[FoRK] /. [Wireless Positioning]
Tue Oct 4 09:32:58 PDT 2005
Posted by: CmdrTaco, on 2005-10-04 15:47:00
An anonymous reader writes "This Intel-written whitepaper introduces a
way to determine location with the aid of freely accessible, nearby
radio sources, such as fixed Bluetooth devices, 802.11 access points,
and GSM cell towers. Basically, the device reads the IDs of these
local 'radio beacons' (each of which has a unique or semi-unique ID),
looks up their positions in a locally-cached database, and performs a
computation akin to triangulation. Intel created Place Lab in an
effort to satisfy the emerging requirement for location-awareness
within mobile devices such as smartphones, PDAs, and laptops, or even
moving vehicles. According to the whitepaper, over four million of the
required radio beacons have already been mapped."
----- End forwarded message -----
by Anthony LaMarca (Sep. 9, 2005)
Foreword: This whitepaper introduces an open source toolkit that lets mobile devices determine their locations with the aid of freely accessible, nearby radio sources, such as fixed Bluetooth devices, 802.11 access points, and GSM cell towers. Basically, the device reads the IDs of these local "radio beacons" (each of which has a unique or semi-unique ID), looks up their positions in a locally-cached database, and performs a computation akin to triangulation. Intel created Place Lab in an effort to satisfy the emerging requirement for location-awareness within mobile devices such as smartphones, PDAs, and laptops, or even moving vehicles. According to the whitepaper, over four million of the required radio beacons have already been mapped.
Place Lab Uses Radio Beacons to Enable Location Awareness
by Anthony LaMarca
Overview: Barriers to Device Positioning
Allowing users to discover and communicate their positions in the physical world has long been identified as a key component in emerging mobile computing applications [note 1]. Dozens of research and commercial location systems have been built using sensing technologies including ultrasonic time-of-flight, infrared proximity, radio signal strength and time-of-flight, optical vision, and electro-magnetic field strength.
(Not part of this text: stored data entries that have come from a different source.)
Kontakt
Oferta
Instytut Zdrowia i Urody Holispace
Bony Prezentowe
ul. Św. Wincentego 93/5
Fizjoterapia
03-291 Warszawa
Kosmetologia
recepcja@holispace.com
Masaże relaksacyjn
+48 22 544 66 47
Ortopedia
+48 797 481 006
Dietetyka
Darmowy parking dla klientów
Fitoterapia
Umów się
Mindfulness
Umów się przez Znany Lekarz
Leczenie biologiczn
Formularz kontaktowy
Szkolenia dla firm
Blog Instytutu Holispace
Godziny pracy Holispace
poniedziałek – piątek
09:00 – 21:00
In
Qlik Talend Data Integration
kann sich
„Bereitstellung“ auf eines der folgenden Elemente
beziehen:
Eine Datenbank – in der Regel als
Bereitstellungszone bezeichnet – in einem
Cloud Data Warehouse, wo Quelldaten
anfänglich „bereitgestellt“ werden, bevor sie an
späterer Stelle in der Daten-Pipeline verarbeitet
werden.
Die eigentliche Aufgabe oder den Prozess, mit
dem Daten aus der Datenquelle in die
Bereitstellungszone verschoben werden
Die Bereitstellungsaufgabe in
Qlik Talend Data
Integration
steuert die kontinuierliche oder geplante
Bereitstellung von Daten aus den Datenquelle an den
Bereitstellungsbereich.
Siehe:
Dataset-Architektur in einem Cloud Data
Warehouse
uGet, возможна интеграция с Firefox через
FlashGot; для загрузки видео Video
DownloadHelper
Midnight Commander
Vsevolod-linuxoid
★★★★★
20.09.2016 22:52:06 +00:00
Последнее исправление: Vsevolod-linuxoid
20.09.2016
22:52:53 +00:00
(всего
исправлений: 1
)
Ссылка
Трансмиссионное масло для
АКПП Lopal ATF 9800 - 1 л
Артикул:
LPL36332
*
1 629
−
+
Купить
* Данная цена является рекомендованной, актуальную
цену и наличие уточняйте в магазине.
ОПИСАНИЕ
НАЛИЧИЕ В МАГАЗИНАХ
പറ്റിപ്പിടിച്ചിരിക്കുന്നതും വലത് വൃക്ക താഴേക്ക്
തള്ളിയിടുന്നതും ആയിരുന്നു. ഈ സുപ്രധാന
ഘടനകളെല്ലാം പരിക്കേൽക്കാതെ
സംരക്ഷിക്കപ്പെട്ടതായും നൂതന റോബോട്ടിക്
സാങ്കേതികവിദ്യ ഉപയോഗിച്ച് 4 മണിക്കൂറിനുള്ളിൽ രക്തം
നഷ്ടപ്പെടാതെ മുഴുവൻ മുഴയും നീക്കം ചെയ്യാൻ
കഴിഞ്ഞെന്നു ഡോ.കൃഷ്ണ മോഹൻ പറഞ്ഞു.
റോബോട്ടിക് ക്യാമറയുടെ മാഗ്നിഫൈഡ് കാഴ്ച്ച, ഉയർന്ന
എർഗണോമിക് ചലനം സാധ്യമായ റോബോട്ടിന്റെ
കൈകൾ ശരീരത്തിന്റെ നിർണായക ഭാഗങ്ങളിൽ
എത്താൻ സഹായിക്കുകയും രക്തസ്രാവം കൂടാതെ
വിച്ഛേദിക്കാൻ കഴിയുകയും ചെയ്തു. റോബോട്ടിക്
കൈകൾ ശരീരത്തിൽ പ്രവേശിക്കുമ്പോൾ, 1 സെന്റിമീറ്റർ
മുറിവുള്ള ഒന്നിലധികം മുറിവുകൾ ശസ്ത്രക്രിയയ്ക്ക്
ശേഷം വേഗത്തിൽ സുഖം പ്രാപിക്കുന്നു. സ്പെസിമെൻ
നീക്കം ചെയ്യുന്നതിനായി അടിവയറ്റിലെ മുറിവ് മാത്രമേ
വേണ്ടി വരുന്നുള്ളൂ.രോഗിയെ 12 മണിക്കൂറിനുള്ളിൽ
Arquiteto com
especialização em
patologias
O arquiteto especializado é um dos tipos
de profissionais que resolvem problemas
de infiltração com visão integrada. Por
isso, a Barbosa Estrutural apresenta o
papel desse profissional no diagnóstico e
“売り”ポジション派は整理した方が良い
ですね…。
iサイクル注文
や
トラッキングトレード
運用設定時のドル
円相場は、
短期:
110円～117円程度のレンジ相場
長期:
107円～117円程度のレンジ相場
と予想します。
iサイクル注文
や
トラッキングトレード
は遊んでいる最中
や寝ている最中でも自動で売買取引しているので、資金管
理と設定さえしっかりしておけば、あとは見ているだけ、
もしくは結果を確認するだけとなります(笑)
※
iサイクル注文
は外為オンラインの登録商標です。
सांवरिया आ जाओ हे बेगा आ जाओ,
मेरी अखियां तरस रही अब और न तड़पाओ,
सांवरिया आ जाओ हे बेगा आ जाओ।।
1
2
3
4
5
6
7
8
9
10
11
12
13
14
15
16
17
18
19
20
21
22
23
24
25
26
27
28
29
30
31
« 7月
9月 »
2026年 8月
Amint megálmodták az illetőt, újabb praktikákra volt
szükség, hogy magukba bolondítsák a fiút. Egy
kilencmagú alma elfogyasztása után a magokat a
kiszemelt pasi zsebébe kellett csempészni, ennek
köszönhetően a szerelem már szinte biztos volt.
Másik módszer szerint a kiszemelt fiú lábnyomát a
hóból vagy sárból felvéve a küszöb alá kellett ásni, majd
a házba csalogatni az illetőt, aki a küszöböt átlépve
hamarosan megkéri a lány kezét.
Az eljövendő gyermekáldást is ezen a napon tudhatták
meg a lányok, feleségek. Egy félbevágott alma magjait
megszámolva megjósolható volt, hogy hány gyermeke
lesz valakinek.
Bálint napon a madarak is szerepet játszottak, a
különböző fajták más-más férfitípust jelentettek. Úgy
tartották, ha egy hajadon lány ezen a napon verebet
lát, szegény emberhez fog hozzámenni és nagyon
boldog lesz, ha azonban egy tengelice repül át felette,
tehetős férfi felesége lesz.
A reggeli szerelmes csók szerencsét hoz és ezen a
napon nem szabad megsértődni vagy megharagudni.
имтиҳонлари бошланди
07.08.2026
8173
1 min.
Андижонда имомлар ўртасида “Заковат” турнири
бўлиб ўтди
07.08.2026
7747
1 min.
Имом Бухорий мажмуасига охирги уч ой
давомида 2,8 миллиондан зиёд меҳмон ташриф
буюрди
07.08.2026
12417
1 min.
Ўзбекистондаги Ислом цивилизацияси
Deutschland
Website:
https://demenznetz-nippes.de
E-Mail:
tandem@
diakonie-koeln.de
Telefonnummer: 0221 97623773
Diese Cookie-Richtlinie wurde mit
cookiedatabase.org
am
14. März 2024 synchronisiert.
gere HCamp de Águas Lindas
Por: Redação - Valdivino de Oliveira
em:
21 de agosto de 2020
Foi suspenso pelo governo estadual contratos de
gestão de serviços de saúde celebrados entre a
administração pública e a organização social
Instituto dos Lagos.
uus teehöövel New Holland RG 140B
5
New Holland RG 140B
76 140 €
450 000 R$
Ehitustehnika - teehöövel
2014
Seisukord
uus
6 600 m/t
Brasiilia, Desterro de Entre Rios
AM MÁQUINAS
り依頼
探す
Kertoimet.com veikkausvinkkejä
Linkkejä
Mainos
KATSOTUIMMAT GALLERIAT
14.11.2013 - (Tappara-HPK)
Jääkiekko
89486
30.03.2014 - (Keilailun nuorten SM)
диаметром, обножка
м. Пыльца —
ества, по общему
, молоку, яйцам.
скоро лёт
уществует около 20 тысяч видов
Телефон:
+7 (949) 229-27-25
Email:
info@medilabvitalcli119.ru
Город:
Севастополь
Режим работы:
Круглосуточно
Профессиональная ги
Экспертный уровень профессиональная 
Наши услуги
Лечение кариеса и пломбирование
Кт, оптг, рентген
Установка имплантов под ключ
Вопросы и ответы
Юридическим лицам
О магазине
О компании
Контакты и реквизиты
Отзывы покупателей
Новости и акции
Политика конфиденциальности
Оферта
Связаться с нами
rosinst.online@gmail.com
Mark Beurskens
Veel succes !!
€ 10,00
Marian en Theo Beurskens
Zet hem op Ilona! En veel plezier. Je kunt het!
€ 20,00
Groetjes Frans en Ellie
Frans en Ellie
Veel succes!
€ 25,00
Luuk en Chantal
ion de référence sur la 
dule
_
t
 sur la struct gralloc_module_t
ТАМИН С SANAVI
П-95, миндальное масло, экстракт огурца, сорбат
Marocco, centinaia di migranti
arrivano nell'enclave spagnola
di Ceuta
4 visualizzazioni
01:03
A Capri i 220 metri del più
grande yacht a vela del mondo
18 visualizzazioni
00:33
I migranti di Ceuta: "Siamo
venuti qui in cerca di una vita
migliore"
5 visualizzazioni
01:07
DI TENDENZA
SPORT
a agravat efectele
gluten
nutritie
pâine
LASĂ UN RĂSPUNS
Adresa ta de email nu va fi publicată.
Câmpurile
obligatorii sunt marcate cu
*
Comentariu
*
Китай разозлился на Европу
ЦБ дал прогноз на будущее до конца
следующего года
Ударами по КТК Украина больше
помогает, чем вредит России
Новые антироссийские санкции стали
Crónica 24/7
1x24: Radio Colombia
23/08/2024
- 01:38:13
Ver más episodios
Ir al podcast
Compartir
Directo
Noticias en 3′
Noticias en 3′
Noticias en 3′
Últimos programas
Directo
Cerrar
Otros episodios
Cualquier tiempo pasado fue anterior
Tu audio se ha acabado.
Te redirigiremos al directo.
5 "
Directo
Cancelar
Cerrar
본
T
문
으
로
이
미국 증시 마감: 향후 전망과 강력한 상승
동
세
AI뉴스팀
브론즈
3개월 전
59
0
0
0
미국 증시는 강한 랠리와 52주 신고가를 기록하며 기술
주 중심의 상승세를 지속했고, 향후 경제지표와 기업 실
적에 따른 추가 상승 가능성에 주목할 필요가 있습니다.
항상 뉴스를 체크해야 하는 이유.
There have been many research and commercial efforts to improve accuracy and precision, shrink the size of the sensing hardware, simplify deployment and calibration of sensors, and provide more convenient middleware.
Despite these efforts, building and deploying location-aware applications that are usable by a wide variety of people in everyday situations is arguably no easier now than it was ten years ago. First and foremost, current location systems do not work where people spend most of their time; coverage in current systems is either constrained to outdoor environments or limited to a particular building or campus with installed sensing infrastructure. Applications like location-aware instant messaging fall flat if they only work for a fraction of users or only during a fraction of a user's day.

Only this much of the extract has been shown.